Krzysztof Krawczyk pokonał koronawirusa. "Dziękuję Bogu, że żyję"
Niespełna trzy tygodnie temu Krzysztof Krawczyk trafił do szpitala z powodu koronawirusa, mimo że był na niego zaszczepiony. Muzykowi udało się wygrać walkę z wirusem i dziś wychodzi ze szpitala. Święta Wielkiej Nocy spędzi z żoną w domu. „Bóg działa rękoma ludzi. Dziękuję Bogu, że żyję” – mówi „Super Expressowi” artysta
Wracam do zdrowia.
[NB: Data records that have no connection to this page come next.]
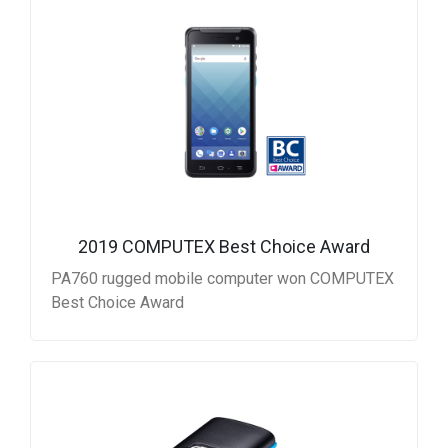
2019 COMPUTEX Best Choice Award
PA760 rugged mobile computer won COMPUTEX
Best Choice Award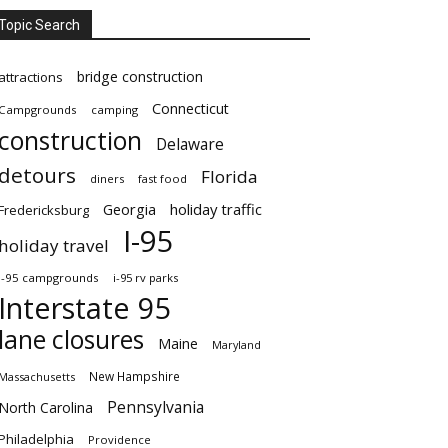
Topic Search
bridge construction
attractions
Connecticut
Campgrounds
camping
construction
Delaware
detours
Florida
diners
fast food
Georgia
holiday traffic
Fredericksburg
I-95
holiday travel
i-95 campgrounds
i-95 rv parks
Interstate 95
lane closures
Maine
Maryland
New Hampshire
Massachusetts
Pennsylvania
North Carolina
Philadelphia
Providence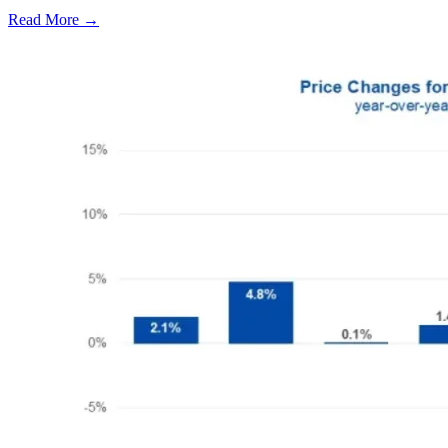
Read More →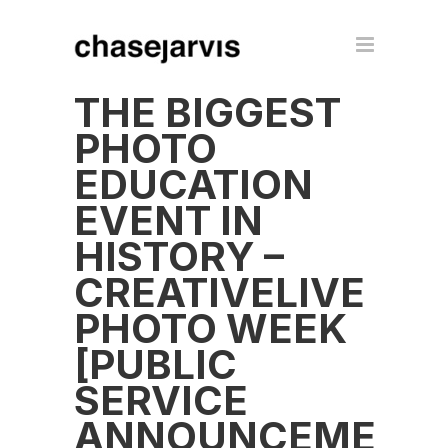
THE BIGGEST
PHOTO
EDUCATION
EVENT IN
HISTORY –
CREATIVELIVE
PHOTO WEEK
[PUBLIC
SERVICE
ANNOUNCEMENT]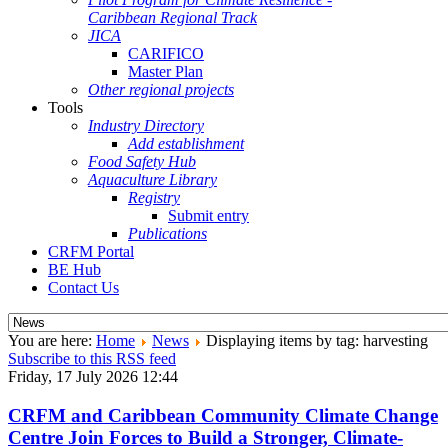
Caribbean Regional Track
JICA
CARIFICO
Master Plan
Other regional projects
Tools
Industry Directory
Add establishment
Food Safety Hub
Aquaculture Library
Registry
Submit entry
Publications
CRFM Portal
BE Hub
Contact Us
You are here:
Home
News
Displaying items by tag: harvesting
Subscribe to this RSS feed
Friday, 17 July 2026 12:44
CRFM and Caribbean Community Climate Change
Centre Join Forces to Build a Stronger, Climate-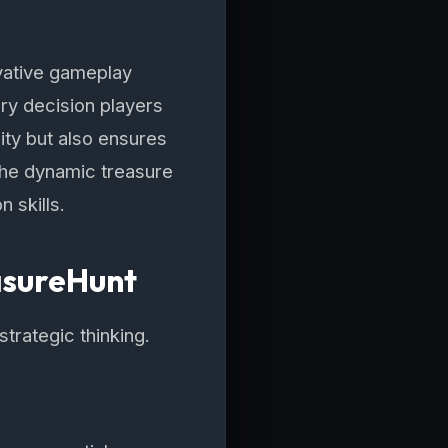
vative gameplay
ry decision players
ity but also ensures
 the dynamic treasure
 skills.
asureHunt
trategic thinking.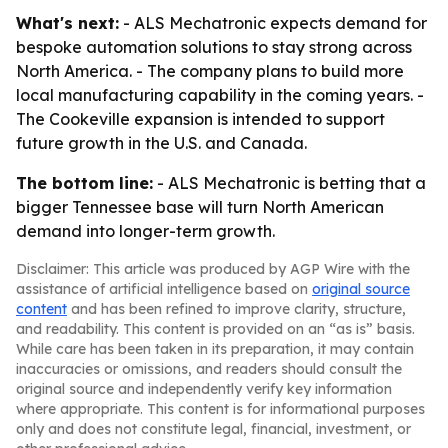
What's next:
- ALS Mechatronic expects demand for
bespoke automation solutions to stay strong across
North America. - The company plans to build more
local manufacturing capability in the coming years. -
The Cookeville expansion is intended to support
future growth in the U.S. and Canada.
The bottom line:
- ALS Mechatronic is betting that a
bigger Tennessee base will turn North American
demand into longer-term growth.
Disclaimer: This article was produced by AGP Wire with the
assistance of artificial intelligence based on
original source
content
and has been refined to improve clarity, structure,
and readability. This content is provided on an “as is” basis.
While care has been taken in its preparation, it may contain
inaccuracies or omissions, and readers should consult the
original source and independently verify key information
where appropriate. This content is for informational purposes
only and does not constitute legal, financial, investment, or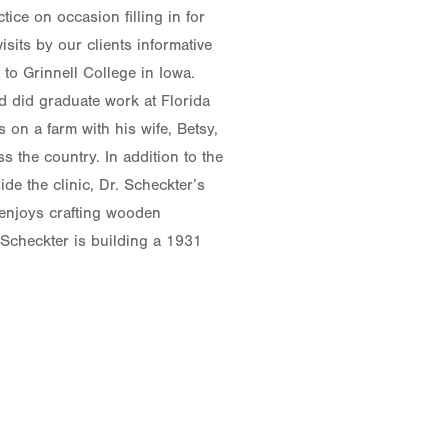
tice on occasion filling in for
sits by our clients informative
to Grinnell College in Iowa.
nd did graduate work at Florida
s on a farm with his wife, Betsy,
 the country. In addition to the
ide the clinic, Dr. Scheckter’s
e enjoys crafting wooden
 Scheckter is building a 1931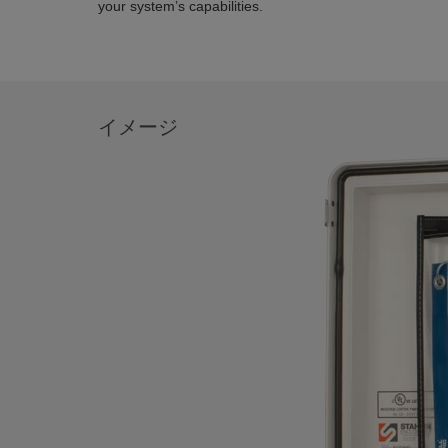
your system’s capabilities.
イメージ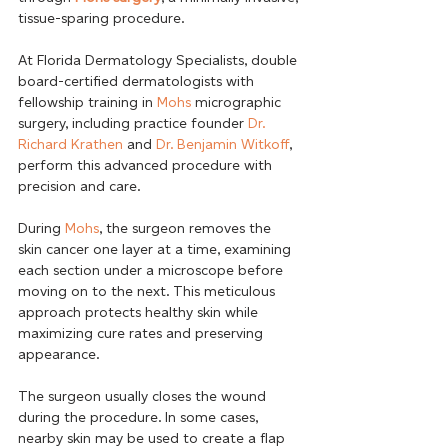
tissue-sparing procedure.

At Florida Dermatology Specialists, double 
board-certified dermatologists with 
fellowship training in 
Mohs
 micrographic 
surgery, including practice founder 
Dr. 
Richard Krathen
 and 
Dr. Benjamin Witkoff
, 
perform this advanced procedure with 
precision and care. 
During 
Mohs
, the surgeon removes the 
skin cancer one layer at a time, examining 
each section under a microscope before 
moving on to the next. This meticulous 
approach protects healthy skin while 
maximizing cure rates and preserving 
appearance. 
The surgeon usually closes the wound 
during the procedure. In some cases, 
nearby skin may be used to create a flap 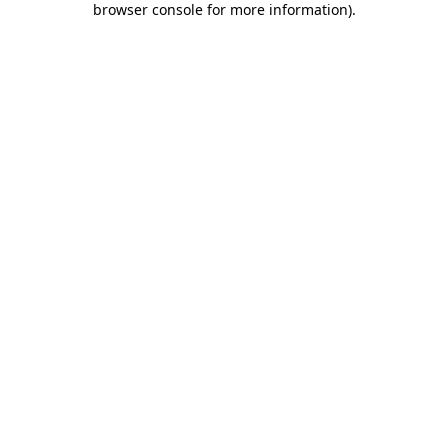
browser console for more information)
.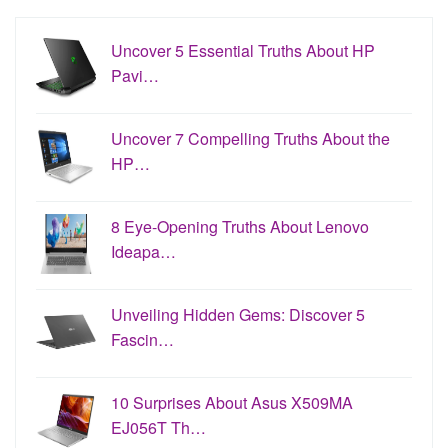
Uncover 5 Essential Truths About HP
Pavi…
Uncover 7 Compelling Truths About the
HP…
8 Eye-Opening Truths About Lenovo
Ideapa…
Unveiling Hidden Gems: Discover 5
Fascin…
10 Surprises About Asus X509MA
EJ056T Th…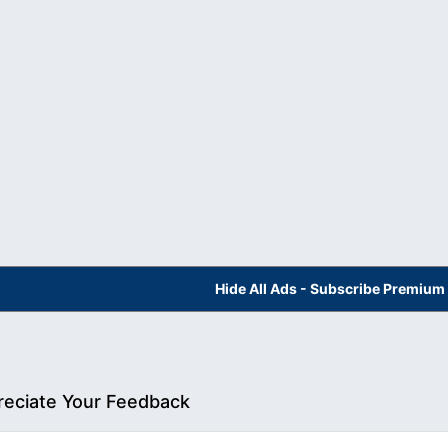
Hide All Ads - Subscribe Premium
eciate Your Feedback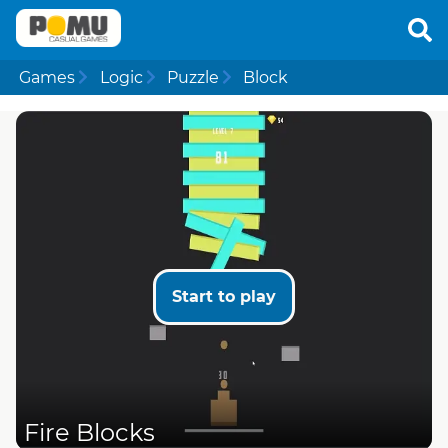
Games
Logic
Puzzle
Block
Start to play
Fire Blocks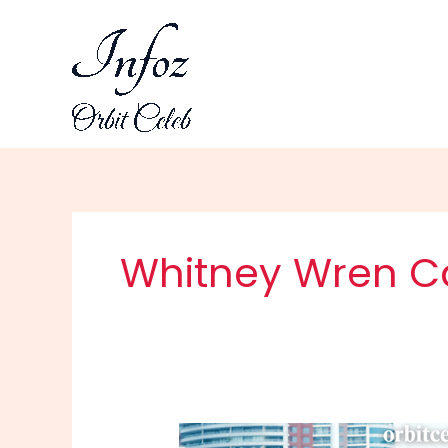
Skip
to
content
Whitney Wren C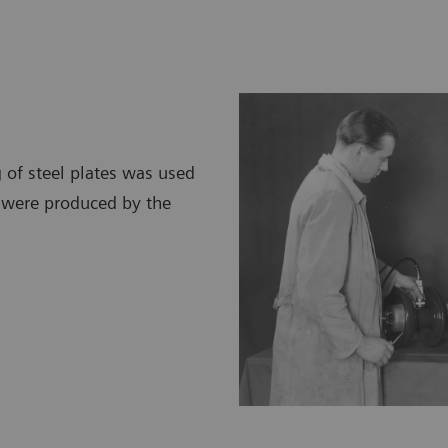
 of steel plates was used
d were produced by the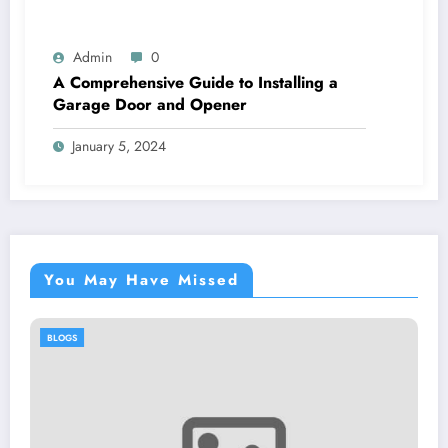
Admin
0
A Comprehensive Guide to Installing a
Garage Door and Opener
January 5, 2024
You May Have Missed
BLOGS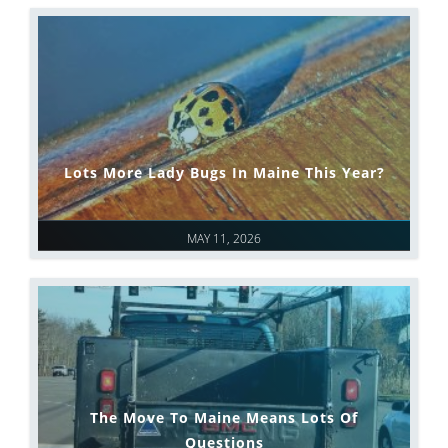
Lots More Lady Bugs In Maine This Year?
MAY 11, 2026
The Move To Maine Means Lots Of
Questions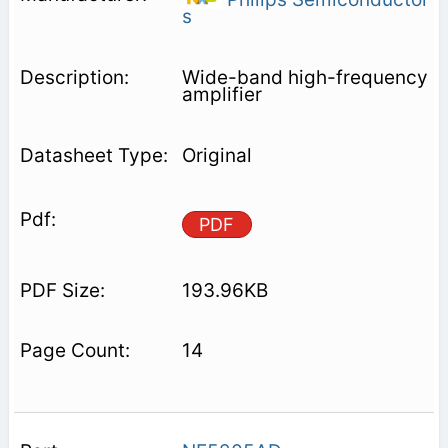
s
Wide-band high-frequency
amplifier
Original
PDF
193.96KB
14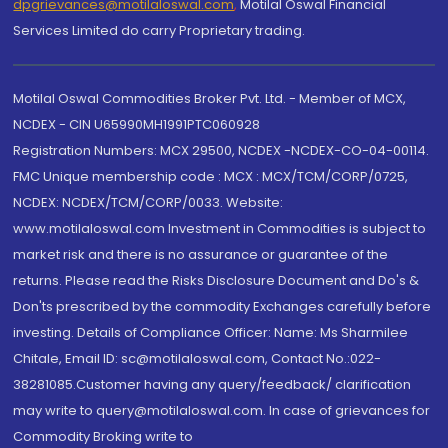
dpgrievances@motilaloswal.com
,
Motilal Oswal Financial
Services Limited do carry Proprietary trading.
Motilal Oswal Commodities Broker Pvt. Ltd. - Member of MCX,
NCDEX - CIN U65990MH1991PTC060928
Registration Numbers: MCX 29500, NCDEX -NCDEX-CO-04-00114.
FMC Unique membership code : MCX : MCX/TCM/CORP/0725,
NCDEX: NCDEX/TCM/CORP/0033. Website:
www.motilaloswal.com Investment in Commodities is subject to
market risk and there is no assurance or guarantee of the
returns. Please read the Risks Disclosure Document and Do's &
Don'ts prescribed by the commodity Exchanges carefully before
investing. Details of Compliance Officer: Name: Ms Sharmilee
Chitale, Email ID: sc@motilaloswal.com, Contact No.:022-
38281085.Customer having any query/feedback/ clarification
may write to query@motilaloswal.com. In case of grievances for
Commodity Broking write to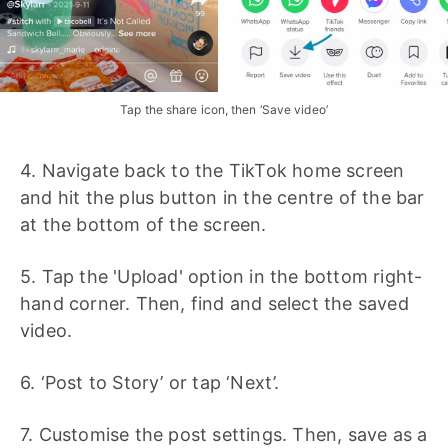
Tap the share icon, then ‘Save video’
4. Navigate back to the TikTok home screen
and hit the plus button in the centre of the bar
at the bottom of the screen.
5. Tap the 'Upload' option in the bottom right-
hand corner. Then, find and select the saved
video.
6. ‘Post to Story’ or tap ‘Next’.
7. Customise the post settings. Then, save as a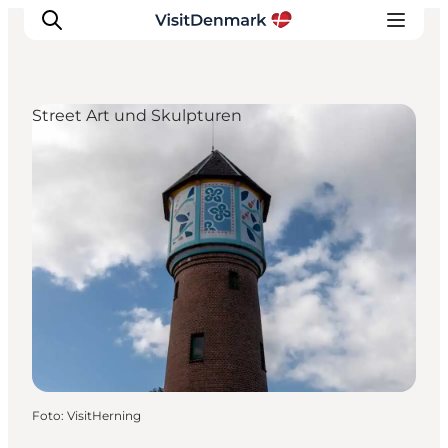
Street Art und Skulpturen
Inspiration
Regionen
Erlebnisse
Unterkünfte
Reiseplanung
Foto
:
VisitHerning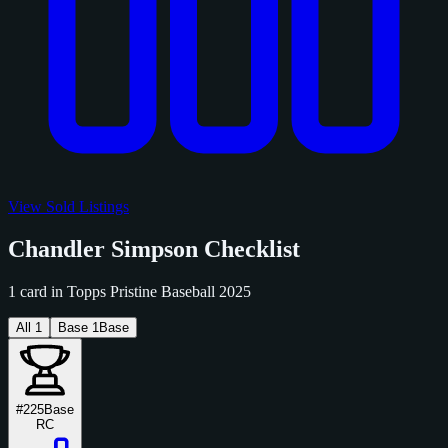
View Sold Listings
Chandler Simpson Checklist
1 card in Topps Pristine Baseball 2025
All
1
Base
1
Base
#225
Base
RC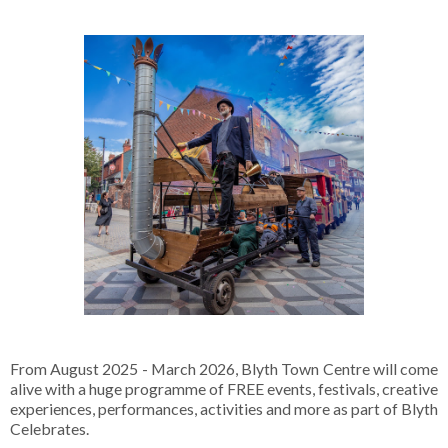
From August 2025 - March 2026, Blyth Town Centre will come
alive with a huge programme of FREE events, festivals, creative
experiences, performances, activities and more as part of Blyth
Celebrates.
Nie martwcie się o mnie, z dnia na dzień czuję się coraz lepiej. Bóg działa rękoma ludzi. Dziękuję Bogu, że żyję – podkreślił Krzysztof Krawczyk w rozmowie z tabloidem.
Czytaj też: WIDEO. Życzenia świąteczne premiera Mateusza Morawieckiego
W wywiadzie podkreślił, że Święta Wielkanocne są dla niego ważniejsze od świat Bożego Narodzenia, bo są symbolem zwiastowania nadziei.
Zadowolenia nie kryła też żona artysty – Ewa Krawczyk, która przyznała, że czas, który muzyk spędził w szpitalu był pierwszym, kiedy nie widziała go tak długo.
Jestem bardzo szczęśliwa, że Krzysztof wraca do domu w dobrej formie. Nie mogłam dłużej znieść tej samotności, zawsze byliśmy razem. To pierwszy raz, kiedy nie widziałam męża tak długo – powiedziała Ewa Krawczyk dodając, że tegoroczne święta spędzą bez bliskich ze względu na epidemię.